Remember back when we were looking at the procedural paradigm, before we knew about classes, and we used a nested data structure to represent our academics?

academics = [
    {
        'name': 'Alice',
        'papers': [
            {
                'title': 'My science paper',
            },
            {
                'title': 'My other science paper',
            }
        ]
    },
    {
        'name': 'Bob',
        'papers': [
            {
                'title': 'Bob writes about science',
        ]
    }
]

Well, it just so happens that this data structure is almost exactly a JSON file. JavaScript Object Notation (JSON) is a very common format for handling config files and other complex data structures, which has libraries for processing it in almost all programming languages.

In Python the json library is part of the standard library, so we don’t need to worry about installing anything extra.

Unfortunately we don’t have time to cover this properly, but as usual, the Python documentation is a useful resource. See JSON library.

Obfuscating Pi

In the code directory of this lesson are two programs which need linting, one in Python (pi.py) and one in C++ (pi.cpp). Copy both of these programs and use the appropriate linters to help reformat the code.

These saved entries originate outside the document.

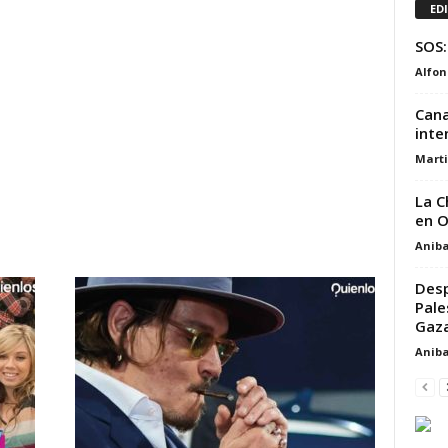
ED
SOS:
Alfon
Cana
inte
Marti
La C
en O
Aniba
Desp
Pale
Gaza
Aniba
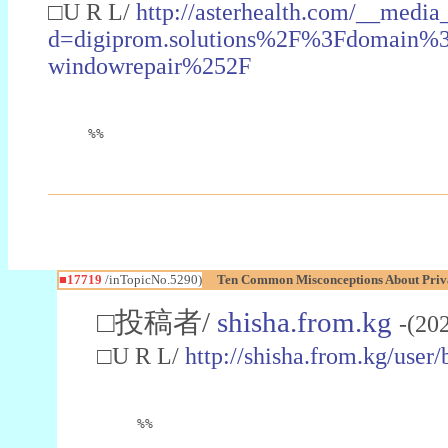
□U R L/
http://asterhealth.com/__media
d=digiprom.solutions%2F%3Fdomain%
windowrepair%252F
%%
■17719
/inTopicNo.5290)
Ten Common Misconceptions About Priva
□投稿者/
shisha.from.kg
-(20
□U R L/
http://shisha.from.kg/user/
%%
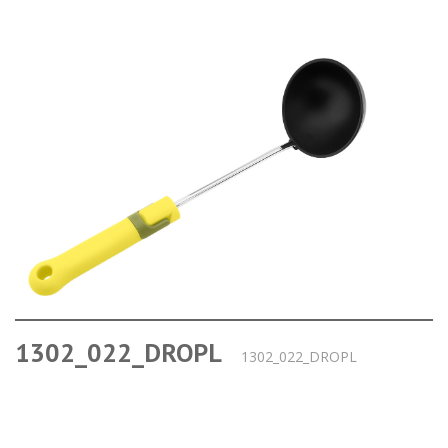
1302_022_DROPL
1302_022_DROPL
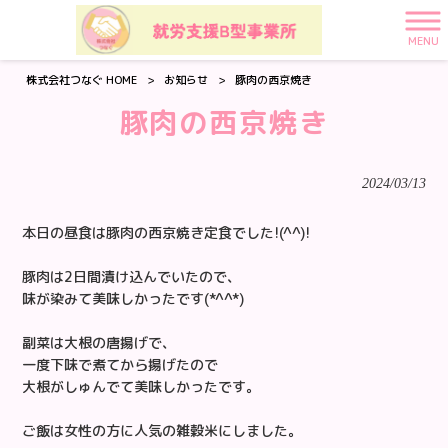
MENU
株式会社つなぐ HOME
>
お知らせ
>
豚肉の西京焼き
豚肉の西京焼き
2024/03/13
本日の昼食は豚肉の西京焼き定食でした!(^^)!
豚肉は2日間漬け込んでいたので、
味が染みて美味しかったです(*^^*)
副菜は大根の唐揚げで、
一度下味で煮てから揚げたので
大根がしゅんでて美味しかったです。
ご飯は女性の方に人気の雑穀米にしました。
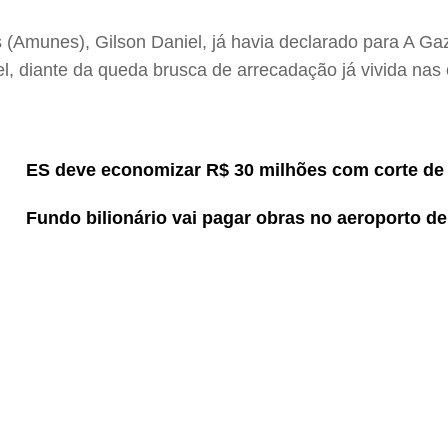
 (Amunes), Gilson Daniel, já havia declarado para A Ga
el, diante da queda brusca de arrecadação já vivida nas
ES deve economizar R$ 30 milhões com corte de 
Fundo bilionário vai pagar obras no aeroporto de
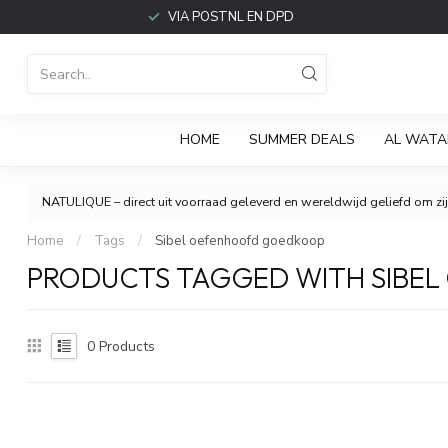
VIA POSTNL EN DPD
HOME
SUMMER DEALS
AL WATA
NATULIQUE – direct uit voorraad geleverd en wereldwijd geliefd om zijn
Home
/
Tags
/
Sibel oefenhoofd goedkoop
PRODUCTS TAGGED WITH SIBE
0
Products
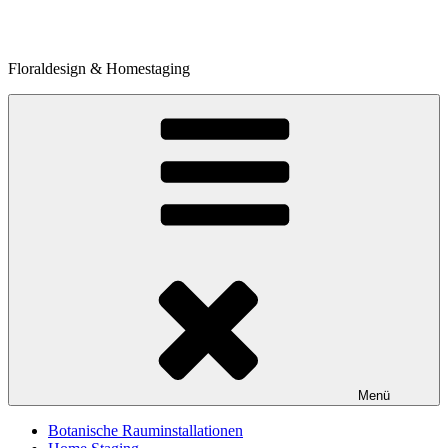
Zum
Inhalt
springen
Floraldesign & Homestaging
Menü
Botanische Rauminstallationen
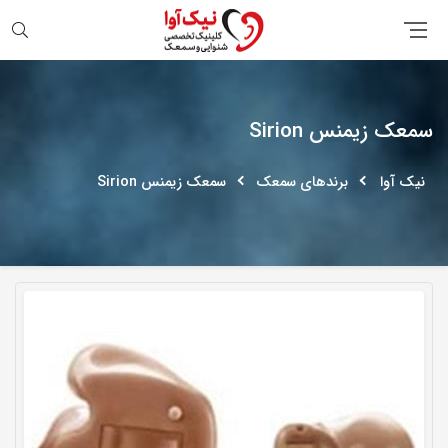
جستجو
سمعک زیمنس Sirion
نیک آوا
برندهای سمعک
سمعک زیمنس Sirion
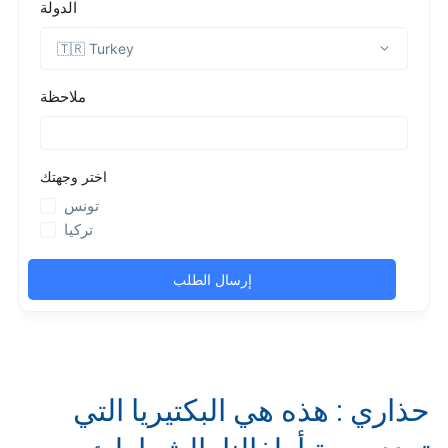
حذاري : هذه هي البكتيريا التي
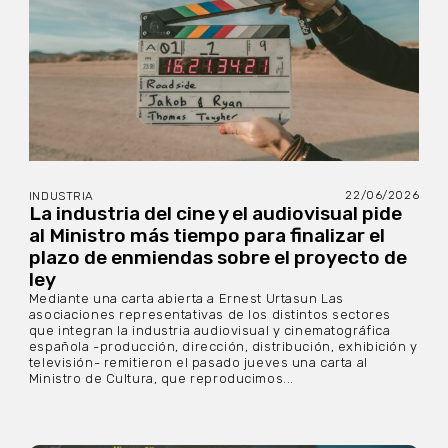
22/06/2026
INDUSTRIA
La industria del cine y el audiovisual pide
al Ministro más tiempo para finalizar el
plazo de enmiendas sobre el proyecto de
ley
Mediante una carta abierta a Ernest Urtasun Las
asociaciones representativas de los distintos sectores
que integran la industria audiovisual y cinematográfica
española -producción, dirección, distribución, exhibición y
televisión- remitieron el pasado jueves una carta al
Ministro de Cultura, que reproducimos...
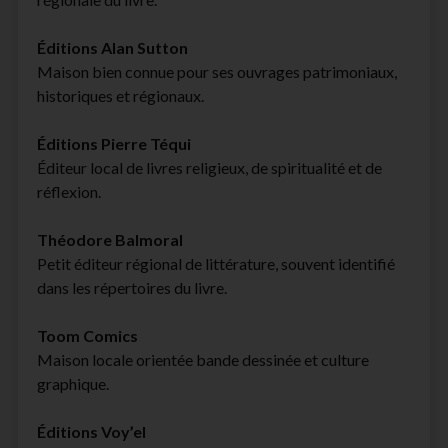
Éditions Alan Sutton
Maison bien connue pour ses ouvrages patrimoniaux,
historiques et régionaux.
Éditions Pierre Téqui
Éditeur local de livres religieux, de spiritualité et de
réflexion.
Théodore Balmoral
Petit éditeur régional de littérature, souvent identifié
dans les répertoires du livre.
Toom Comics
Maison locale orientée bande dessinée et culture
graphique.
Éditions Voy’el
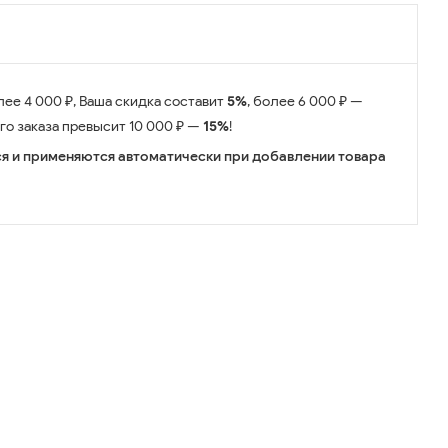
лее 4 000 ₽, Ваша скидка составит
5%
, более 6 000 ₽ —
его заказа превысит 10 000 ₽ —
15%
!
я и применяются автоматически при добавлении товара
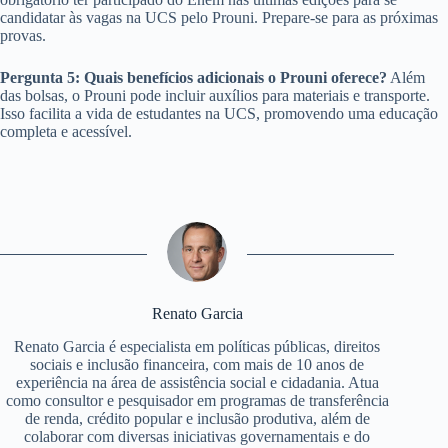
candidatar às vagas na UCS pelo Prouni. Prepare-se para as próximas
provas.
Pergunta 5: Quais benefícios adicionais o Prouni oferece?
Além
das bolsas, o Prouni pode incluir auxílios para materiais e transporte.
Isso facilita a vida de estudantes na UCS, promovendo uma educação
completa e acessível.
Renato Garcia
Renato Garcia é especialista em políticas públicas, direitos
sociais e inclusão financeira, com mais de 10 anos de
experiência na área de assistência social e cidadania. Atua
como consultor e pesquisador em programas de transferência
de renda, crédito popular e inclusão produtiva, além de
colaborar com diversas iniciativas governamentais e do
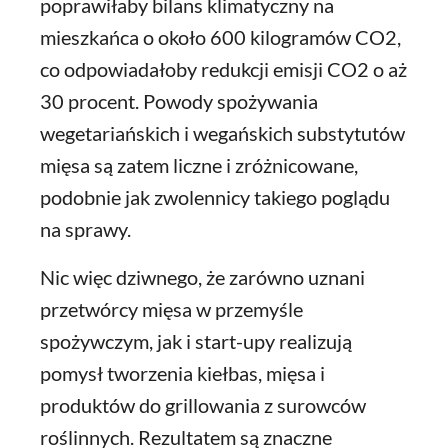
poprawiłaby bilans klimatyczny na
mieszkańca o około 600 kilogramów CO2,
co odpowiadałoby redukcji emisji CO2 o aż
30 procent. Powody spożywania
wegetariańskich i wegańskich substytutów
mięsa są zatem liczne i zróżnicowane,
podobnie jak zwolennicy takiego poglądu
na sprawy.
Nic więc dziwnego, że zarówno uznani
przetwórcy mięsa w przemyśle
spożywczym, jak i start-upy realizują
pomysł tworzenia kiełbas, mięsa i
produktów do grillowania z surowców
roślinnych. Rezultatem są znaczne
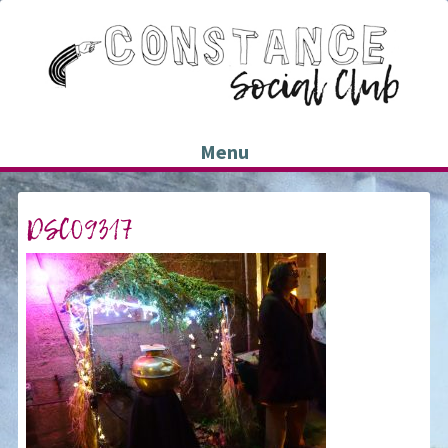
Menu
DSC09317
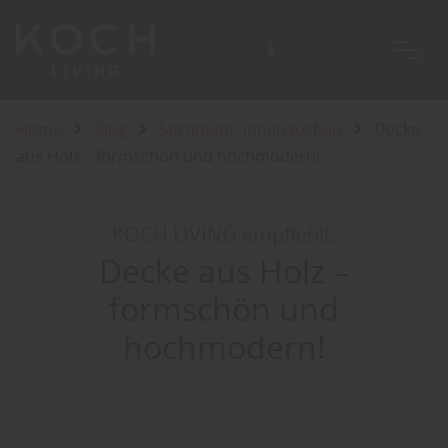
Home
Blog
Sortiment: Innenausbau
Decke
aus Holz – formschön und hochmodern!
KOCH LIVING empfiehlt:
Decke aus Holz –
formschön und
hochmodern!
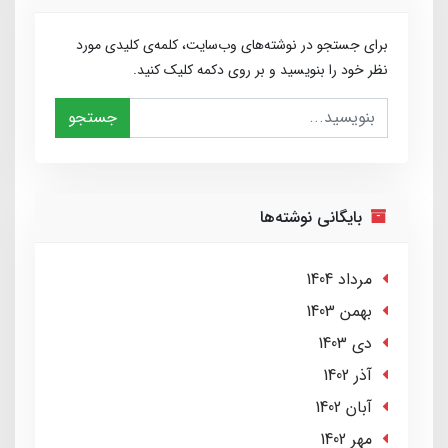
برای جستجو در نوشته‌های وب‌سایت، کلمه‌ی کلیدی مورد
نظر خود را بنویسید و بر روی دکمه کلیک کنید.
جستجو
بایگانی نوشته‌ها
مرداد 1404
بهمن 1403
دی 1403
آذر 1402
آبان 1402
مهر 1402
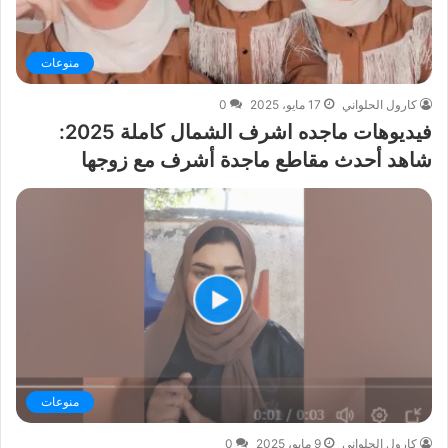
منوعات
كارول الحلواني
17 مايو، 2025
0
فيديوهات ماجده اشرف الشمال كاملة 2025:
شاهد أحدث مقاطع ماجدة أشرف مع زوجها
منوعات
كارول الحلواني
9 مايو، 2025
0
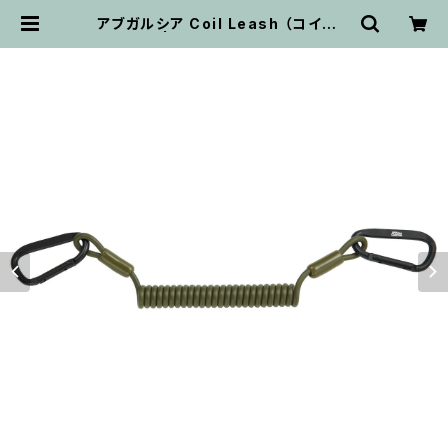
アブガルシア Coil Leash （コイルリ
ーシュ） | ビッグバス ｂｉｇｂａｓｓ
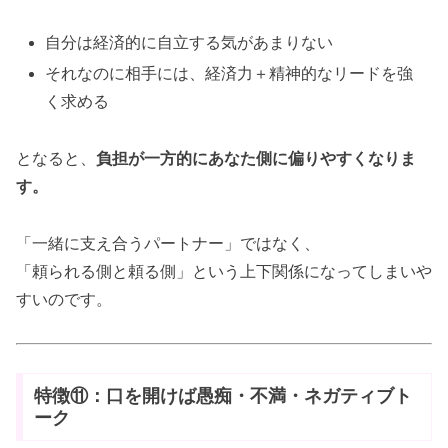
自分は経済的に自立する気があまりない
それなのに相手には、経済力＋精神的なリードを強
く求める
となると、
負担が一方的にあなた側に偏りやすくなりま
す。
「一緒に支え合うパートナー」ではなく、
「頼られる側と頼る側」という上下関係になってしまいや
すいのです。
特徴⑪：口を開けば愚痴・不満・ネガティブト
ーク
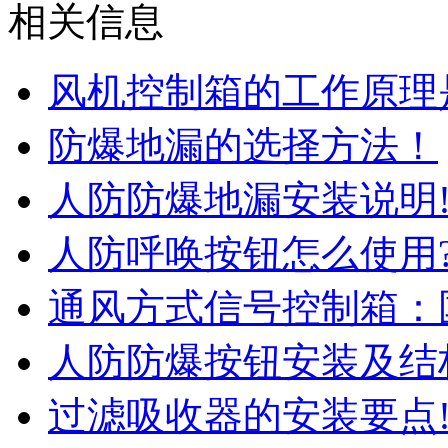
相关信息
风机控制箱的工作原理
防爆地漏的选择方法！
人防防爆地漏安装说明
人防呼唤按钮怎么使用
通风方式信号控制箱：
人防防爆按钮安装及结
过滤吸收器的安装要点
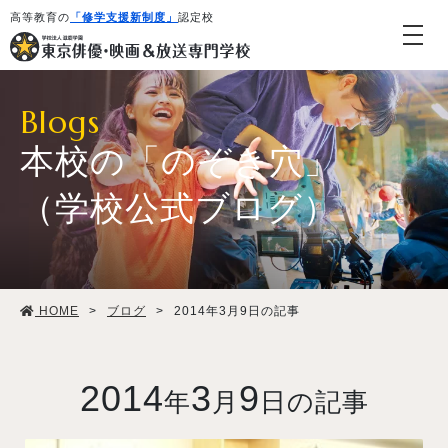
高等教育の
「修学支援新制度」
認定校
Blogs
本校の「のぞき穴」
（学校公式ブログ）
学校紹介・教育システム
HOME
>
ブログ
>
2014年3月9日の記事
専攻・コース紹介
学生生活
2014
3
9
年
月
日の記事
就職・デビュー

To run pylint on a Python file use:

pylint pi.py

To run cpplint on a C++ file use:

cpplint pi.cpp

Before you make any changes to the code, make sure you run it and make a note of the output - when refactoring it’s important that you don’t change the behaviour of the code. Later in the course we’ll cover proper software testing, so we can automate these checks, but for now we’ll have to check manually. Though this code relies on random numbers, we’ve set a fixed random seed so that the behaviour is predictable to make testing easier.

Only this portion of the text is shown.